(Exercise details): Word for word, write out all of the entries that follow.
┏━━
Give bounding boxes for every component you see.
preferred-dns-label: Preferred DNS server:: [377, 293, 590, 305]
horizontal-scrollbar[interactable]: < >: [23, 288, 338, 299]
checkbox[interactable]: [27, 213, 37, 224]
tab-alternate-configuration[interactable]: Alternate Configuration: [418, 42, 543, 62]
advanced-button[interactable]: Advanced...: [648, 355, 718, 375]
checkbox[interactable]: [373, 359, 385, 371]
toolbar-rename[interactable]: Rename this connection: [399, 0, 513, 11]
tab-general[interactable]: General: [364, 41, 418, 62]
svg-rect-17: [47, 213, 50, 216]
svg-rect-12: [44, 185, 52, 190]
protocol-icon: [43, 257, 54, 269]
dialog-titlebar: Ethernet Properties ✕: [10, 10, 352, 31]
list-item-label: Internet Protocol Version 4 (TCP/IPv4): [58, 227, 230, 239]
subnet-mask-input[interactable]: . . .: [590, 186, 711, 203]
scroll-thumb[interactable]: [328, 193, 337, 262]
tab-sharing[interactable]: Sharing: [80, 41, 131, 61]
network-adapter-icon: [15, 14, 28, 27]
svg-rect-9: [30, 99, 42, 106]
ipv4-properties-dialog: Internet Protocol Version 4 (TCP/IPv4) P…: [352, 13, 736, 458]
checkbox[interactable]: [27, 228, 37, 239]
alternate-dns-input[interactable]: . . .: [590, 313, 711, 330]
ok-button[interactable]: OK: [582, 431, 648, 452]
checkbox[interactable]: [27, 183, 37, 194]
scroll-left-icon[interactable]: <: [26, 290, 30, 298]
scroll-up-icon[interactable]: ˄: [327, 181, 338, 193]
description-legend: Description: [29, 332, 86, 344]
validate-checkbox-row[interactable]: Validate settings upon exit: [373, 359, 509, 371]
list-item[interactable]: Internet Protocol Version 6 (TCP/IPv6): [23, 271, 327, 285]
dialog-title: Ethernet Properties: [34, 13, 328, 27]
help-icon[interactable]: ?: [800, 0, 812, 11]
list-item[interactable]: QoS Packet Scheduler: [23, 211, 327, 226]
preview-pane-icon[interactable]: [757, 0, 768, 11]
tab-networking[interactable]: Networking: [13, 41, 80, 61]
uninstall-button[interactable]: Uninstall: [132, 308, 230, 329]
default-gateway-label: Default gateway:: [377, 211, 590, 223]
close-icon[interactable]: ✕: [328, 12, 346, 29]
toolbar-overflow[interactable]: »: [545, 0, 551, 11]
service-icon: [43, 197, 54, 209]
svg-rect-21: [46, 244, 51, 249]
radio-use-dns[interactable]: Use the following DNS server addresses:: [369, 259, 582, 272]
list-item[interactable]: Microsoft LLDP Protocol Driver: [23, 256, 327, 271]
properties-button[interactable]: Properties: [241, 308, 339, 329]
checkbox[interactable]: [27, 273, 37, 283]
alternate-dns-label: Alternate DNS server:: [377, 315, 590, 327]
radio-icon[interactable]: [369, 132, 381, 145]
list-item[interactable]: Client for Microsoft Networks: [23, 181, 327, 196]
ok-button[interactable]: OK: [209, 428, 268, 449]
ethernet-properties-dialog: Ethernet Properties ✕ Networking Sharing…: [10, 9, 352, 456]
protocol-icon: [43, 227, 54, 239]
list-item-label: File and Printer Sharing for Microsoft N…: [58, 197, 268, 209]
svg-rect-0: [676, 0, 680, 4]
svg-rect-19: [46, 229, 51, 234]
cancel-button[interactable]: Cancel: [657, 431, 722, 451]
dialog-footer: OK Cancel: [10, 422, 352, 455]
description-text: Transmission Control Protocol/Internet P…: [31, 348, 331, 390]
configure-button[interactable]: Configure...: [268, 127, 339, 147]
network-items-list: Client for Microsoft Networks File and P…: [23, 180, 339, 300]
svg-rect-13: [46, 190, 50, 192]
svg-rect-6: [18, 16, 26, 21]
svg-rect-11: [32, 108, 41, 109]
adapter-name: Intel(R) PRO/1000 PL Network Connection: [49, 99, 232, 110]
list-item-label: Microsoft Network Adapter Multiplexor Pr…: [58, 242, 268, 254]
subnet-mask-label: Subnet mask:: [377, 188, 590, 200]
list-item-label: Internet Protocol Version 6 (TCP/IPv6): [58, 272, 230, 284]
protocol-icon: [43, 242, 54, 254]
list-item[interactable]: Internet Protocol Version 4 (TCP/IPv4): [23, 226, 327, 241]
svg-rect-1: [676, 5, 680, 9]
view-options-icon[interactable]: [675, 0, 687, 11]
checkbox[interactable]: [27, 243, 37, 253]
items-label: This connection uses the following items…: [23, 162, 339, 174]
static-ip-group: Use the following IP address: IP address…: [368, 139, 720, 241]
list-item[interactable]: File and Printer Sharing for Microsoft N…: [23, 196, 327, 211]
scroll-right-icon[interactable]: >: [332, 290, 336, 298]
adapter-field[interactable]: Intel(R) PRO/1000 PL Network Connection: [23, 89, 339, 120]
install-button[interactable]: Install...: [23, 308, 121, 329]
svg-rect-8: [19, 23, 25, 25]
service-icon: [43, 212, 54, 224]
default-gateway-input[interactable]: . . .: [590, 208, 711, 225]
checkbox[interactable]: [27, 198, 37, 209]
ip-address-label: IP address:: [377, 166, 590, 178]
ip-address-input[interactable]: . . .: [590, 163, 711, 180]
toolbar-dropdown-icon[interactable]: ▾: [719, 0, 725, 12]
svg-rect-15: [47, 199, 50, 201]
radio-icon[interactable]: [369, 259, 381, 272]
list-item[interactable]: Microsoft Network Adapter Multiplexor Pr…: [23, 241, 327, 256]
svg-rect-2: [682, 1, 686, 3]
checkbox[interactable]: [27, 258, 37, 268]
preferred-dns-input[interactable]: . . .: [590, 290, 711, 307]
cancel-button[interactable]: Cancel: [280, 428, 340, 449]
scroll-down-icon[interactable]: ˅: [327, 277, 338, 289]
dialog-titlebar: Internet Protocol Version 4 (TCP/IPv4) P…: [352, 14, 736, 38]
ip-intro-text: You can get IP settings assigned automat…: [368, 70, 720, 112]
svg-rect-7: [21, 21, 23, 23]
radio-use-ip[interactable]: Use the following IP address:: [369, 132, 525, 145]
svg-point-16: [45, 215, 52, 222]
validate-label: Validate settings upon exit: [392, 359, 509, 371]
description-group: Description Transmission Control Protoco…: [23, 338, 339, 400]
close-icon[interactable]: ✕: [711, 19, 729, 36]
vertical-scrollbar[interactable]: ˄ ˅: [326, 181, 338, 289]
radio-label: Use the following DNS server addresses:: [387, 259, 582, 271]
┗━━
(Worked solution):
Give bounding boxes for every component you see.
preferred-dns-label: Preferred DNS server:: [377, 293, 590, 305]
horizontal-scrollbar[interactable]: < >: [23, 288, 338, 299]
checkbox[interactable]: [27, 213, 37, 224]
tab-alternate-configuration[interactable]: Alternate Configuration: [418, 42, 543, 62]
advanced-button[interactable]: Advanced...: [648, 355, 718, 375]
checkbox[interactable]: [373, 359, 385, 371]
toolbar-rename[interactable]: Rename this connection: [399, 0, 513, 11]
tab-general[interactable]: General: [364, 41, 418, 62]
svg-rect-17: [47, 213, 50, 216]
svg-rect-12: [44, 185, 52, 190]
protocol-icon: [43, 257, 54, 269]
dialog-titlebar: Ethernet Properties ✕: [10, 10, 352, 31]
list-item-label: Internet Protocol Version 4 (TCP/IPv4): [58, 227, 230, 239]
subnet-mask-input[interactable]: . . .: [590, 186, 711, 203]
scroll-thumb[interactable]: [328, 193, 337, 262]
tab-sharing[interactable]: Sharing: [80, 41, 131, 61]
network-adapter-icon: [15, 14, 28, 27]
svg-rect-9: [30, 99, 42, 106]
ipv4-properties-dialog: Internet Protocol Version 4 (TCP/IPv4) P…: [352, 13, 736, 458]
checkbox[interactable]: [27, 228, 37, 239]
alternate-dns-input[interactable]: . . .: [590, 313, 711, 330]
ok-button[interactable]: OK: [582, 431, 648, 452]
checkbox[interactable]: [27, 183, 37, 194]
scroll-left-icon[interactable]: <: [26, 290, 30, 298]
scroll-up-icon[interactable]: ˄: [327, 181, 338, 193]
description-legend: Description: [29, 332, 86, 344]
validate-checkbox-row[interactable]: Validate settings upon exit: [373, 359, 509, 371]
list-item[interactable]: Internet Protocol Version 6 (TCP/IPv6): [23, 271, 327, 285]
dialog-title: Ethernet Properties: [34, 13, 328, 27]
help-icon[interactable]: ?: [800, 0, 812, 11]
list-item[interactable]: QoS Packet Scheduler: [23, 211, 327, 226]
preview-pane-icon[interactable]: [757, 0, 768, 11]
tab-networking[interactable]: Networking: [13, 41, 80, 61]
uninstall-button[interactable]: Uninstall: [132, 308, 230, 329]
default-gateway-label: Default gateway:: [377, 211, 590, 223]
close-icon[interactable]: ✕: [328, 12, 346, 29]
toolbar-overflow[interactable]: »: [545, 0, 551, 11]
service-icon: [43, 197, 54, 209]
svg-rect-21: [46, 244, 51, 249]
radio-use-dns[interactable]: Use the following DNS server addresses:: [369, 259, 582, 272]
list-item[interactable]: Microsoft LLDP Protocol Driver: [23, 256, 327, 271]
properties-button[interactable]: Properties: [241, 308, 339, 329]
checkbox[interactable]: [27, 273, 37, 283]
alternate-dns-label: Alternate DNS server:: [377, 315, 590, 327]
radio-icon[interactable]: [369, 132, 381, 145]
list-item[interactable]: Client for Microsoft Networks: [23, 181, 327, 196]
ok-button[interactable]: OK: [209, 428, 268, 449]
ethernet-properties-dialog: Ethernet Properties ✕ Networking Sharing…: [10, 9, 352, 456]
protocol-icon: [43, 227, 54, 239]
list-item-label: File and Printer Sharing for Microsoft N…: [58, 197, 268, 209]
svg-rect-0: [676, 0, 680, 4]
svg-rect-19: [46, 229, 51, 234]
cancel-button[interactable]: Cancel: [657, 431, 722, 451]
dialog-footer: OK Cancel: [10, 422, 352, 455]
description-text: Transmission Control Protocol/Internet P…: [31, 348, 331, 390]
configure-button[interactable]: Configure...: [268, 127, 339, 147]
network-items-list: Client for Microsoft Networks File and P…: [23, 180, 339, 300]
svg-rect-13: [46, 190, 50, 192]
svg-rect-6: [18, 16, 26, 21]
svg-rect-11: [32, 108, 41, 109]
adapter-name: Intel(R) PRO/1000 PL Network Connection: [49, 99, 232, 110]
list-item-label: Microsoft Network Adapter Multiplexor Pr…: [58, 242, 268, 254]
subnet-mask-label: Subnet mask:: [377, 188, 590, 200]
list-item-label: Internet Protocol Version 6 (TCP/IPv6): [58, 272, 230, 284]
protocol-icon: [43, 242, 54, 254]
list-item[interactable]: Internet Protocol Version 4 (TCP/IPv4): [23, 226, 327, 241]
svg-rect-1: [676, 5, 680, 9]
view-options-icon[interactable]: [675, 0, 687, 11]
checkbox[interactable]: [27, 243, 37, 253]
items-label: This connection uses the following items…: [23, 162, 339, 174]
static-ip-group: Use the following IP address: IP address…: [368, 139, 720, 241]
list-item[interactable]: File and Printer Sharing for Microsoft N…: [23, 196, 327, 211]
scroll-right-icon[interactable]: >: [332, 290, 336, 298]
adapter-field[interactable]: Intel(R) PRO/1000 PL Network Connection: [23, 89, 339, 120]
install-button[interactable]: Install...: [23, 308, 121, 329]
svg-rect-8: [19, 23, 25, 25]
service-icon: [43, 212, 54, 224]
default-gateway-input[interactable]: . . .: [590, 208, 711, 225]
checkbox[interactable]: [27, 198, 37, 209]
ip-address-label: IP address:: [377, 166, 590, 178]
ip-address-input[interactable]: . . .: [590, 163, 711, 180]
toolbar-dropdown-icon[interactable]: ▾: [719, 0, 725, 12]
svg-rect-15: [47, 199, 50, 201]
radio-icon[interactable]: [369, 259, 381, 272]
list-item[interactable]: Microsoft Network Adapter Multiplexor Pr…: [23, 241, 327, 256]
svg-rect-2: [682, 1, 686, 3]
checkbox[interactable]: [27, 258, 37, 268]
preferred-dns-input[interactable]: . . .: [590, 290, 711, 307]
cancel-button[interactable]: Cancel: [280, 428, 340, 449]
scroll-down-icon[interactable]: ˅: [327, 277, 338, 289]
dialog-titlebar: Internet Protocol Version 4 (TCP/IPv4) P…: [352, 14, 736, 38]
ip-intro-text: You can get IP settings assigned automat…: [368, 70, 720, 112]
svg-rect-7: [21, 21, 23, 23]
radio-use-ip[interactable]: Use the following IP address:: [369, 132, 525, 145]
svg-point-16: [45, 215, 52, 222]
validate-label: Validate settings upon exit: [392, 359, 509, 371]
description-group: Description Transmission Control Protoco…: [23, 338, 339, 400]
close-icon[interactable]: ✕: [711, 19, 729, 36]
vertical-scrollbar[interactable]: ˄ ˅: [326, 181, 338, 289]
radio-label: Use the following DNS server addresses:: [387, 259, 582, 271]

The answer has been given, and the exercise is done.